RiderTua MotoGP – Stoner Dibeli HRC Gabung Lorenzo dan Marquez di Honda. Hubungan antara Ducati dan Casey Stoner dalam beberapa minggu terakhir sedikit rumit. Pembalap Australia menyatakan dengan jelas bahwa peran dia di pabrikan Italia itu seperti tidak dianggap. Masukannya tidak diwujudkan dalam proyek markas Borgo Panigale. Tentu saja pabrikan Ducati tidak ingin membiarkan Stoner lolos. Namun ada menyebutkan dia akan gabung di Honda lagi.

Jika Casey Stoner lebih diperhatikan di Honda bisa jadi dia akan menyeberang ke tim Jepang. Selain menawarkan keterampilan yang sudah teruji sebagai satu-satunya pembalap yang mampu juara dengan motor desmo nan liar. Stoner juga layak sebagai te rider dan brand ambassador Ducati.  Orang Australia itu saat ini masih merupakan salah satu pembalap yang paling dicintai dan membawa kuntungan dalam penjualan produk merk Ducati.

Stoner Dibeli HRC Gabung Lorenzo dan Marquez di Honda

Dalam beberapa minggu terakhir ada sebuah berita mengejutkan di paddock. Dimana Honda ingin dan siap memperkuat tim impian Marquez-Lorenzo dengan membeli Casey Stoner sebagai tes rider. Bagi pembalap Australia, ini akan menjadi “come back” pentiing karena dia juga membawa tim HRC ke tingkat tertinggi kejuaraan. Balik kerumah lama. Dan jika ketiga singa ini gabung maka bisa-bisa lawan tak berkutik..mati ketawa..

Ide itu rupanya juga datang dari bos tim HRC Alberto Puig. Seperti dimuat dalam situs La Gazzetta dello Sport (10/10/18) dimana dia menyatakan,

“Saya memiliki hubungan yang luar biasa dengan Casey.

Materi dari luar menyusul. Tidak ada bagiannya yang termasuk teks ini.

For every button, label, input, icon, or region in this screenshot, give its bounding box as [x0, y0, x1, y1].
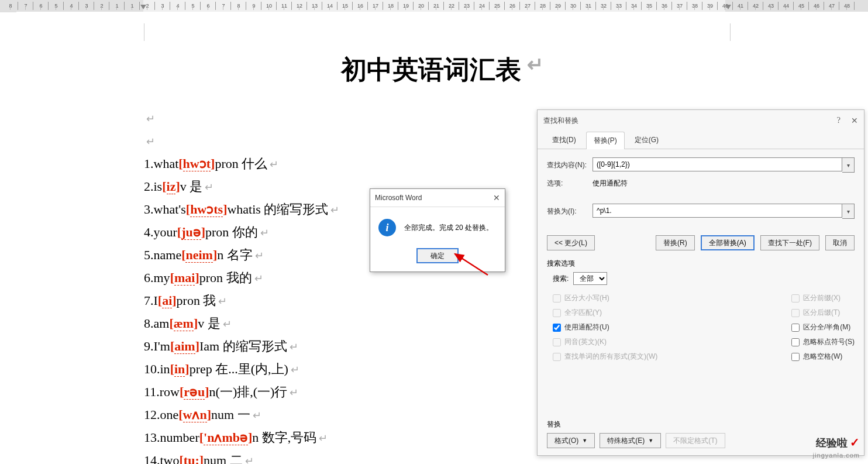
check-whole-word: 全字匹配(Y) [553, 308, 657, 318]
check-prefix: 区分前缀(X) [791, 293, 855, 303]
check-ignore-space[interactable]: 忽略空格(W) [791, 352, 855, 362]
format-button[interactable]: 格式(O)▼ [547, 433, 595, 448]
paragraph-mark-icon: ↵ [527, 53, 543, 75]
find-input[interactable] [593, 157, 842, 171]
dialog-title: 查找和替换 [543, 116, 578, 126]
dialog-titlebar[interactable]: 查找和替换 ? ✕ [538, 110, 864, 131]
close-icon[interactable]: ✕ [851, 116, 858, 125]
replace-button[interactable]: 替换(R) [656, 235, 695, 250]
replace-all-button[interactable]: 全部替换(A) [701, 235, 755, 250]
find-next-button[interactable]: 查找下一处(F) [760, 235, 819, 250]
search-direction-label: 搜索: [553, 274, 569, 284]
search-direction-select[interactable]: 全部 [573, 272, 607, 285]
options-value: 使用通配符 [593, 178, 628, 188]
replace-label: 替换为(I): [547, 207, 593, 216]
find-label: 查找内容(N): [547, 160, 593, 170]
find-replace-dialog: 查找和替换 ? ✕ 查找(D) 替换(P) 定位(G) 查找内容(N): ▾ 选… [537, 109, 864, 456]
check-sounds-like: 同音(英文)(K) [553, 337, 657, 347]
horizontal-ruler: 8765432112345678910111213141516171819202… [0, 0, 868, 12]
message-text: 全部完成。完成 20 处替换。 [404, 223, 493, 233]
chevron-down-icon[interactable]: ▾ [842, 204, 855, 219]
dialog-tabs: 查找(D) 替换(P) 定位(G) [538, 131, 864, 149]
replace-input[interactable] [593, 204, 842, 218]
check-word-forms: 查找单词的所有形式(英文)(W) [553, 352, 657, 362]
watermark: 经验啦 ✓ jingyanla.com [813, 435, 860, 459]
close-icon[interactable]: ✕ [493, 193, 500, 202]
replace-section-label: 替换 [547, 420, 725, 429]
check-full-half[interactable]: 区分全/半角(M) [791, 322, 855, 332]
check-ignore-punct[interactable]: 忽略标点符号(S) [791, 337, 855, 347]
check-match-case: 区分大小写(H) [553, 293, 657, 303]
less-button[interactable]: << 更少(L) [547, 235, 595, 250]
tab-replace[interactable]: 替换(P) [586, 132, 625, 149]
title-text: 初中英语词汇表 [341, 55, 521, 84]
message-titlebar[interactable]: Microsoft Word ✕ [370, 189, 505, 207]
page-title: 初中英语词汇表↵ [16, 53, 868, 87]
margin-guide-right [730, 23, 731, 41]
special-format-button[interactable]: 特殊格式(E)▼ [600, 433, 661, 448]
info-icon: i [378, 219, 396, 236]
margin-guide-left [144, 23, 144, 41]
no-format-button: 不限定格式(T) [666, 433, 725, 448]
cancel-button[interactable]: 取消 [825, 235, 855, 250]
options-label: 选项: [547, 178, 593, 188]
message-dialog: Microsoft Word ✕ i 全部完成。完成 20 处替换。 确定 [370, 188, 505, 272]
chevron-down-icon[interactable]: ▾ [842, 157, 855, 173]
ok-button[interactable]: 确定 [416, 248, 459, 263]
check-suffix: 区分后缀(T) [791, 308, 855, 318]
check-wildcards[interactable]: 使用通配符(U) [553, 322, 657, 332]
tab-goto[interactable]: 定位(G) [627, 131, 666, 149]
search-options-label: 搜索选项 [547, 259, 855, 269]
ruler-indent-right-icon[interactable] [725, 5, 731, 9]
ruler-indent-left-icon[interactable] [140, 5, 146, 9]
help-icon[interactable]: ? [837, 116, 841, 125]
message-title: Microsoft Word [375, 194, 422, 202]
tab-find[interactable]: 查找(D) [545, 131, 584, 149]
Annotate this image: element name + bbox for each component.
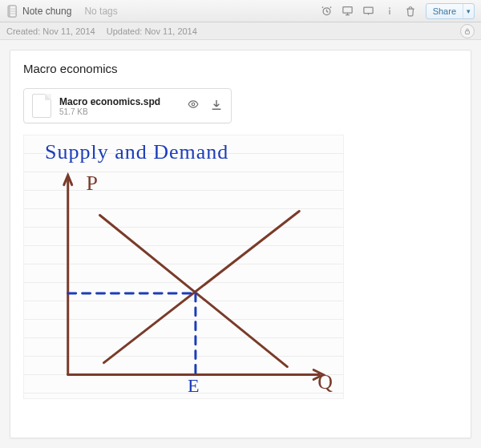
- attachment-card[interactable]: Macro economics.spd 51.7 KB: [23, 88, 232, 123]
- download-icon[interactable]: [210, 99, 223, 114]
- note-page: Macro economics Macro economics.spd 51.7…: [10, 50, 471, 438]
- tags-field[interactable]: No tags: [84, 6, 117, 17]
- notebook-icon: [6, 5, 18, 18]
- window-toolbar: Note chung No tags Share ▾: [0, 0, 481, 22]
- created-date: Created: Nov 11, 2014: [6, 26, 95, 36]
- file-icon: [32, 94, 51, 118]
- info-icon[interactable]: [381, 3, 398, 19]
- equilibrium-label: E: [188, 375, 200, 396]
- svg-rect-7: [364, 7, 373, 14]
- x-axis-label: Q: [317, 370, 333, 394]
- supply-demand-graph: P Q E: [24, 135, 343, 398]
- trash-icon[interactable]: [402, 3, 419, 19]
- handwritten-diagram: Supply and Demand P Q: [23, 135, 344, 399]
- attachment-filename: Macro economics.spd: [59, 96, 178, 107]
- notebook-selector[interactable]: Note chung: [6, 5, 71, 18]
- svg-rect-8: [466, 30, 470, 34]
- attachment-filesize: 51.7 KB: [59, 107, 178, 116]
- lock-icon[interactable]: [460, 24, 475, 38]
- note-meta-bar: Created: Nov 11, 2014 Updated: Nov 11, 2…: [0, 22, 481, 40]
- annotate-icon[interactable]: [360, 3, 378, 19]
- svg-rect-6: [343, 7, 352, 14]
- y-axis-label: P: [87, 172, 98, 195]
- share-button[interactable]: Share ▾: [426, 3, 475, 19]
- share-label: Share: [426, 4, 463, 18]
- updated-date: Updated: Nov 11, 2014: [107, 26, 197, 36]
- note-viewport: Macro economics Macro economics.spd 51.7…: [0, 40, 481, 448]
- attachment-meta: Macro economics.spd 51.7 KB: [59, 96, 178, 116]
- notebook-name: Note chung: [22, 6, 71, 17]
- chevron-down-icon[interactable]: ▾: [463, 4, 474, 18]
- preview-icon[interactable]: [186, 99, 200, 114]
- presentation-icon[interactable]: [339, 3, 357, 19]
- reminder-icon[interactable]: [318, 3, 336, 19]
- svg-point-9: [192, 103, 195, 106]
- note-title[interactable]: Macro economics: [23, 62, 458, 75]
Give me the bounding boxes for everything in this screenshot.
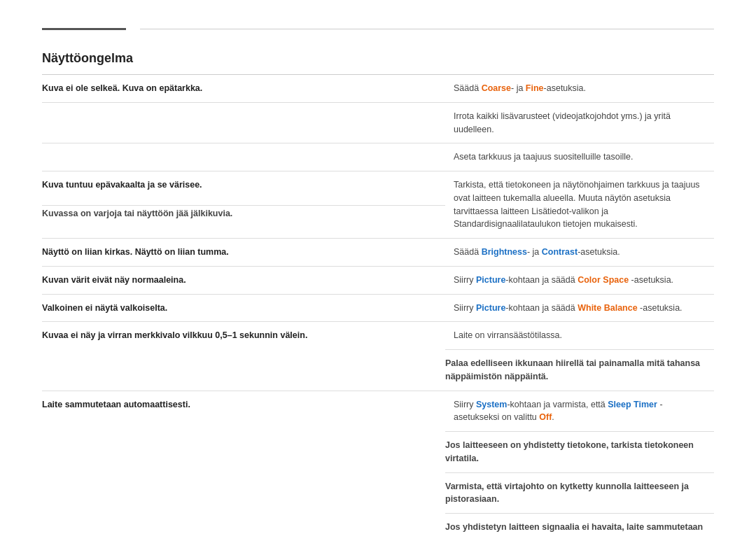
table-row: Irrota kaikki lisävarusteet (videojatkoj…	[42, 102, 714, 143]
top-bar-accent	[42, 28, 126, 30]
problem-cell: Kuva tuntuu epävakaalta ja se värisee.	[42, 171, 445, 206]
highlight-sleeptimer: Sleep Timer	[608, 400, 657, 409]
solution-cell: Jos yhdistetyn laitteen signaalia ei hav…	[445, 514, 714, 535]
table-row: Kuva ei ole selkeä. Kuva on epätarkka. S…	[42, 75, 714, 102]
problem-cell: Laite sammutetaan automaattisesti.	[42, 391, 445, 534]
solution-cell: Jos laitteeseen on yhdistetty tietokone,…	[445, 432, 714, 473]
solution-cell: Laite on virransäästötilassa.	[445, 322, 714, 350]
highlight-off: Off	[539, 412, 552, 422]
top-bar	[42, 28, 714, 30]
solution-cell: Varmista, että virtajohto on kytketty ku…	[445, 472, 714, 514]
solution-cell: Säädä Coarse- ja Fine-asetuksia.	[445, 75, 714, 102]
table-row: Aseta tarkkuus ja taajuus suositelluille…	[42, 143, 714, 171]
solution-cell: Irrota kaikki lisävarusteet (videojatkoj…	[445, 102, 714, 143]
table-row: Valkoinen ei näytä valkoiselta. Siirry P…	[42, 294, 714, 322]
table-row: Kuvan värit eivät näy normaaleina. Siirr…	[42, 266, 714, 294]
highlight-system: System	[476, 400, 507, 409]
page-container: Näyttöongelma Kuva ei ole selkeä. Kuva o…	[0, 0, 756, 534]
table-row: Kuva tuntuu epävakaalta ja se värisee. T…	[42, 171, 714, 206]
solution-cell: Aseta tarkkuus ja taajuus suositelluille…	[445, 143, 714, 171]
highlight-fine: Fine	[526, 83, 544, 93]
highlight-contrast: Contrast	[542, 247, 578, 257]
solution-cell: Siirry System-kohtaan ja varmista, että …	[445, 391, 714, 432]
problem-cell-empty	[42, 102, 445, 143]
page-title: Näyttöongelma	[42, 51, 714, 66]
problem-cell: Kuva ei ole selkeä. Kuva on epätarkka.	[42, 75, 445, 102]
highlight-brightness: Brightness	[482, 247, 527, 257]
solution-cell: Palaa edelliseen ikkunaan hiirellä tai p…	[445, 350, 714, 391]
highlight-coarse: Coarse	[482, 83, 511, 93]
content-table: Kuva ei ole selkeä. Kuva on epätarkka. S…	[42, 75, 714, 534]
top-bar-line	[140, 29, 714, 29]
problem-cell: Valkoinen ei näytä valkoiselta.	[42, 294, 445, 322]
table-row: Näyttö on liian kirkas. Näyttö on liian …	[42, 239, 714, 267]
highlight-whitebalance: White Balance	[578, 303, 637, 313]
solution-cell: Siirry Picture-kohtaan ja säädä White Ba…	[445, 294, 714, 322]
solution-cell: Säädä Brightness- ja Contrast-asetuksia.	[445, 239, 714, 267]
highlight-picture2: Picture	[476, 303, 505, 313]
highlight-picture1: Picture	[476, 275, 505, 285]
problem-cell-empty	[42, 143, 445, 171]
solution-cell: Tarkista, että tietokoneen ja näytönohja…	[445, 171, 714, 239]
table-row: Laite sammutetaan automaattisesti. Siirr…	[42, 391, 714, 432]
problem-cell: Kuvaa ei näy ja virran merkkivalo vilkku…	[42, 322, 445, 391]
table-row: Kuvaa ei näy ja virran merkkivalo vilkku…	[42, 322, 714, 350]
solution-cell: Siirry Picture-kohtaan ja säädä Color Sp…	[445, 266, 714, 294]
problem-cell: Kuvan värit eivät näy normaaleina.	[42, 266, 445, 294]
problem-cell: Näyttö on liian kirkas. Näyttö on liian …	[42, 239, 445, 267]
highlight-colorspace: Color Space	[578, 275, 629, 285]
problem-cell: Kuvassa on varjoja tai näyttöön jää jälk…	[42, 206, 445, 239]
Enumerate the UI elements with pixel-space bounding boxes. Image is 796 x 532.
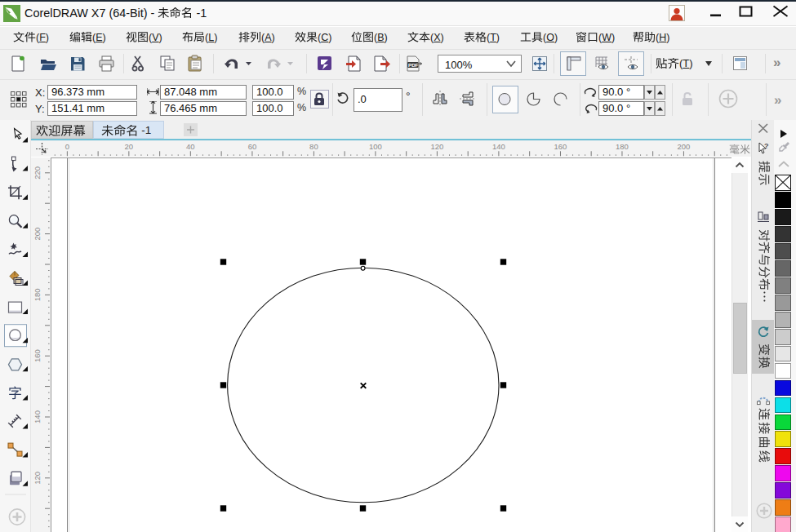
- svg-text:200: 200: [33, 227, 42, 240]
- svg-text:0: 0: [65, 142, 69, 151]
- svg-text:140: 140: [492, 142, 505, 151]
- svg-text:20: 20: [125, 142, 134, 151]
- svg-text:220: 220: [33, 166, 42, 179]
- svg-text:100: 100: [369, 142, 382, 151]
- svg-text:140: 140: [33, 410, 42, 423]
- svg-text:180: 180: [33, 288, 42, 301]
- svg-text:?: ?: [764, 142, 769, 150]
- svg-text:200: 200: [678, 142, 691, 151]
- svg-text:180: 180: [616, 142, 629, 151]
- svg-text:PDF: PDF: [408, 62, 419, 68]
- svg-text:160: 160: [33, 349, 42, 362]
- svg-text:120: 120: [430, 142, 443, 151]
- svg-text:60: 60: [248, 142, 257, 151]
- svg-text:120: 120: [33, 471, 42, 484]
- svg-text:40: 40: [186, 142, 195, 151]
- svg-text:160: 160: [554, 142, 567, 151]
- svg-text:80: 80: [309, 142, 318, 151]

Membawanya ke Eropa, dia berada di rumah saya. Saya tidak tahu apa yang terjadi ketika dia di sini, saya tahu bahwa jika Anda menaruhnya di atas sepeda motor, mobil dia akan segera melaju dengan cepat. Kami memiliki Bradl, tetapi masa depan masih terbuka, terlebih lagi jika kami berbicara tentang seseorang seperti Stoner”.

Alberto Puig pun melanjutkan bahwa dengan memiliki pembalap terbaik (Marquez dan Lorenzo) dengan pengalaman yang terbaik dengan dua pembalap juara pastinya akan banyak ketegangan. Tetapi tanpa ketegangan mereka tidak bisa menang. Di Aragon Saya pikir Jorge salah, dia pergi terlalu lama dan membuka gas di tempat yang kotor.